The official press has encourage talk of democracy in recent weeks with a series of articles suggesting some loosening of China's authoritarian system. The People's Daily printed a letter from a soldier proposing that local government officials be freely elected. An article urging more democracy that first appeared in a youth magazine has been widely reprinted. Stories of some factories electing their managers have appeared in the official press.
Ordinary Chinese still seem to remember, however, the labor camps that were set up to receive people who criticized the Communist Party and supported democracy during the 1957 "100 flowers" liberalization campaign. An official announcement earlier this month cleared the last batch of these so-called "Rightists" of 1957. Nonetheless, few if any of the wall posters calling for democracy this week included the authors' names.
In the past, wall poster campaigns have signaled debate at the top of the Communist Party over new policies. Analysts have predicted a new meeting soon of the Central Committee to decide its attitude toward the 1976 resolutions, toward the position of Hua in the party and government and toward free public expression. The committee might also have to decide other issues such as how rapidly to expand foreign trade and whether to train a scientific elite, policies that Mao did not entirely approve of.
The outpouring of wall posters, may indicate that the leadership is unable to impose discipline on dissidents because it has not yet decided its own policy.
Diplomats said a few policemen stood near the crowds that read today's posters, although they seemed to be doing little more than reading the posters. One Peking resident said a crowd was briefly cleared away from a large poster in Tienanmen Square so police could photograph its contents. Few posters, no matter how controversial, have been torn down so far except for a few that vigorously defended Mao.
The Tienanmen poster, signed by eight men from Kweichow Province identifying themselves as the "Democratic forum," said: The new thinking, the great democratic and human rights to which we aspire, which we seek, have today raised their heads in the great land of China.

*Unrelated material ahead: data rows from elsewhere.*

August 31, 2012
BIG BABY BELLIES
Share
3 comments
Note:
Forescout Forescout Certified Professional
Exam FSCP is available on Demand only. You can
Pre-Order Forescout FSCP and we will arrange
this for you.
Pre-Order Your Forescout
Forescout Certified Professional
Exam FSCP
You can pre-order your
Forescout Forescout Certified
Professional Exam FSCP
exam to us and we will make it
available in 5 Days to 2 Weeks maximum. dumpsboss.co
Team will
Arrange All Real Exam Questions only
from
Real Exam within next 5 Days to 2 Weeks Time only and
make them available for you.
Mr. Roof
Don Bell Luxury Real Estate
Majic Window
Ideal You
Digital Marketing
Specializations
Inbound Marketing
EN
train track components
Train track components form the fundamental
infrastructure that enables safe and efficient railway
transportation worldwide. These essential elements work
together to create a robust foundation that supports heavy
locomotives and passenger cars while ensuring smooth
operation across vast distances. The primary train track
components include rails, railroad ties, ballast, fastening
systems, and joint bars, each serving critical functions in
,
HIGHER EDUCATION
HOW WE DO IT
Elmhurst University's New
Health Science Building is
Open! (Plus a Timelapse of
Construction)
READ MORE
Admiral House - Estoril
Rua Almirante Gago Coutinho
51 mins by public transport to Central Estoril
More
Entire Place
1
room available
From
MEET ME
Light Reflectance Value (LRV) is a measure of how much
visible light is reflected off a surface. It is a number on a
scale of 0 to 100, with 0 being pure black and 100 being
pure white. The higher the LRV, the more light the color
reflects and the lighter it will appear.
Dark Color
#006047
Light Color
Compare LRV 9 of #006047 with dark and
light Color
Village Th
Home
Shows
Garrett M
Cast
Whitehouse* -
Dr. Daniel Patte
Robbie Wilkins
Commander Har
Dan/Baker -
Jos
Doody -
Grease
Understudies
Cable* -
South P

The poster attacking the two 1976 resolutions that purged Teng and promoted Hua said the decisions were not products of Marxism but the willful products of feudal, fascist dictatorship . . . They raped the people's will."
The poster referred to the National People's Congress, which is supposed to be in charge of appointments of top government of officials, even though it had no apparent part in Hua's 1976 appointment as premier and Teng's temporary loss of his vice premiership.
"No wonder foreigners call the National People's Congress a rubberstamp parliament. It has only its name but no real power," Pritchett quoted the poster as saying. "The two resolutions should be publicly canceled to defend the legal system."